Partout dans le monde, la privatisation des services publics de réseaux a suivi le même schéma. D’abord, on « libéralise » le secteur, en ouvrant tout ou partie de ses activités à la concurrence mondiale. Les premières activités concernées sont celles qui rapportent le plus, surtout si on les isole des autres. On tue donc immédiatement la péréquation des tarifs, garantie de l’égalité. Chaque entreprise privée peut alors exploiter le créneau qui lui paraît le plus rentable à très court terme. Arrivent alors les arguments sur « l’ouverture du capital » des entreprises publiques afin, prétend-t-on, qu’elles puissent « jouer à armes égales » : le processus de privatisation s’enclenche. Et l’on passe très vite d’une situation éphémère, où l’État est encore majoritaire dans le capital, à la privatisation totale : France Télécom et Air France depuis 2003, GDF en moins d’un an. Le maître des lieux devient l’actionnaire, à qui il faut verser toujours plus de dividendes. Les investissements sont strictement bornés par l’obsession du fameux « retour sur investissement », pour lequel on sacrifie tout, y compris la sécurité. Et même quand l’entreprise reste publique - comme La Poste ou la SNCF -, la pression extérieure joue à plein pour justifier une gestion de type privé, notamment en ce qui concerne le personnel. Si nécessaire, l’entreprise restée publique dans un secteur ouvert à la concurrence créera des filiales entièrement privées afin de gérer les secteurs les plus rentables : La Banque postale en est l’illustration la plus importante.
Autre conséquence très rapide : la remise en cause du statut des personnels, qu’il s’agisse de fonctionnaires (PTT) ou d’employés jouissant d’un statut particulier (SNCF, EDF, etc.) interdisant, de fait, de licenciements économiques massifs. Dans un premier temps, on liquide le caractère unique du statut par l’embauche de salariés sans statut particulier, voire précaires.

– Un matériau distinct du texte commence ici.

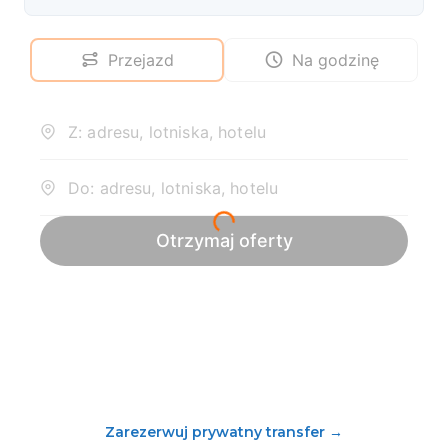
Zarezerwuj prywatny transfer
→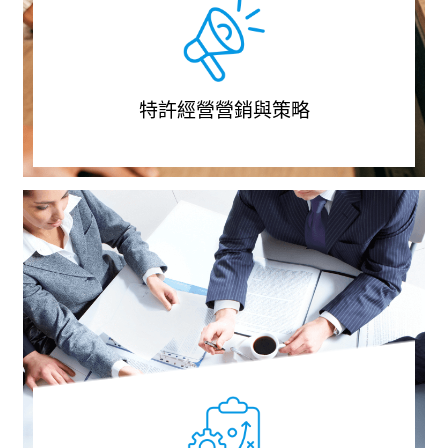
特許經營營銷與策略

À l’opposé du démantèlement en cours et de la marchandisation généralisée du monde, certains domaines doivent être considérés comme des biens publics auxquels tout le monde doit avoir accès à égalité, sur l’ensemble du territoire, en permanence et quelles que soient leurs ressources. Ces domaines doivent demeurer dans la sphère publique, en situation de non-concurrence. Ainsi la santé, l’école, l’éducation en général, les services sociaux, les services de la petite enfance doivent rester - ou revenir - dans le domaine public. Pour ces activités, cela signifie une remise en cause des secteurs privés qui s’approprient, en leur sein, les « créneaux » les plus rentables : par exemple, les hôpitaux publics et les cliniques privées, parfois au sein même de ces hôpitaux. Il faut partir des besoins sociaux et de l’élaboration des missions de ces services par les populations concernées, au niveau où ils doivent être organisés : local, régional ou national. Ainsi, il est du ressort des communes ou des groupes de communes d’organiser les réseaux de transport de proximité, de distribution de l’eau, de voirie, mais aussi de développement culturel et de logements sociaux.
Monopole
De même, à ce niveau, il est logique de contrôler si les besoins, dans des domaines organisés à une échelle plus vaste (hôpitaux, transports ferrés, routiers, distribution d’énergie, postes), sont réellement satisfaits. Certains services publics doivent être organisés à grande échelle pour mettre le maximum de moyens à la disposition de chacun et assurer l’égalité de traitement, la continuité du service et une avancée permanente au niveau technologique, toujours avec le souci de la satisfaction réelle des besoins.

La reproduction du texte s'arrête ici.